Courtesy of the Gallop Cafe

A neighborhood eatery like the Gallop Cafe at 2401 West 32nd Avenue, with breakfast, sandwiches, coffee and cocktails, seemed built to withstand the ravages of the COVID-19 pandemic. After all, the Highland neighborhood is filled with folks who need sustenance and caffeine, even if just to go. But the Gallop closed on March 17, remained shuttered after dining rooms were allowed to open on May 27, and then put off a planned reopening at the end of July, according to the cafe's Facebook page, so takeout was never an option over the past five months.

Now the Gallop Cafe, opened by Glen Baker and David Grafke in 2004, is permanently closed. How many of us even lived in Denver in 2004, or walked the neighborhood around West 32nd Avenue and Zuni Street before the moniker LoHi took hold, before high-density apartments and condos sprung up where single-family homes had existed for decades?
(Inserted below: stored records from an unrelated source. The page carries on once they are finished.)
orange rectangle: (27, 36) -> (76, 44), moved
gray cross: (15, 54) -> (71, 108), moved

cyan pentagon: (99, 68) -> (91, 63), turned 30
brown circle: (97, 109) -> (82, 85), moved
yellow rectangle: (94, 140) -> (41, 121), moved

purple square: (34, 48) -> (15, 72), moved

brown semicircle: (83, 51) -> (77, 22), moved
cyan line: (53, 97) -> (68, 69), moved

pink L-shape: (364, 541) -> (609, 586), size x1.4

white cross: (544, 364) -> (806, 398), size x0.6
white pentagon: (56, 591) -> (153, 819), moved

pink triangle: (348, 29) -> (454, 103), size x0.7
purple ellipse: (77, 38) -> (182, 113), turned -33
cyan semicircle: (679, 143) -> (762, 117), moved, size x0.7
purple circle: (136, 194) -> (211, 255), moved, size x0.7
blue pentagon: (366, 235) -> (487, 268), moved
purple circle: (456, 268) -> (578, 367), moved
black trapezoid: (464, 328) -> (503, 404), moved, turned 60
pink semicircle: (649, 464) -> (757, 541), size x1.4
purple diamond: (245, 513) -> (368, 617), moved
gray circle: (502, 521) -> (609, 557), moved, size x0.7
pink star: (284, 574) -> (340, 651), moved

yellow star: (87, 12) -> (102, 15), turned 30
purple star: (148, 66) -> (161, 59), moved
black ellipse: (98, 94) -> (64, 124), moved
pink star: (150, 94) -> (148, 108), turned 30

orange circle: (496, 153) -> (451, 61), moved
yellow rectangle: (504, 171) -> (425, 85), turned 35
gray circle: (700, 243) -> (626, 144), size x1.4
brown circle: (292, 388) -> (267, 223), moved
Even the nickname LoHi seemed a little pretentious to residents who called the area the Northside before places like Spuntino, the Wooden Spoon Cafe & Bakery, Duo, Taqueria La Familia and Tony P's moved onto the block. And when those places finally felt established, Highland Tap & Burger, Uncle and Bar Dough moved in with a wave of youthful energy spurred by Denver's economic success in the 2010s.

But the stretch of West 32nd between Tejon Street and Federal Boulevard has long been a haven of good food. Patzcuaro's is now 42 years old, and its neighbors Panaderia Rosales and La Mexicana Taqueria — now called La Grande Mexicana — have also persevered through rounds of gentrification. Just a few blocks west, Pizza Alley has been slinging square deep-dish slices since 1976.

Fortunately, Baker says the cafe is not gone for good, as he and Grafke are selling it to new owners. While it won't be the same Gallop Cafe that customers have gotten to know over the past sixteen years, the space will soon continue on as a neighborhood stop for food and drink.

But no restaurant is safe right now, as it turns out. Health and safety restrictions have made doing business difficult, and a shrinking economy is making dining out a rare treat rather than a regular occurrence. Look around your neighborhood and choose wisely, because you'll want to support the small-business owners, the family-run joints, the little cafes where you can duck in and grab your favorite breakfast or lunch, to help them stick around.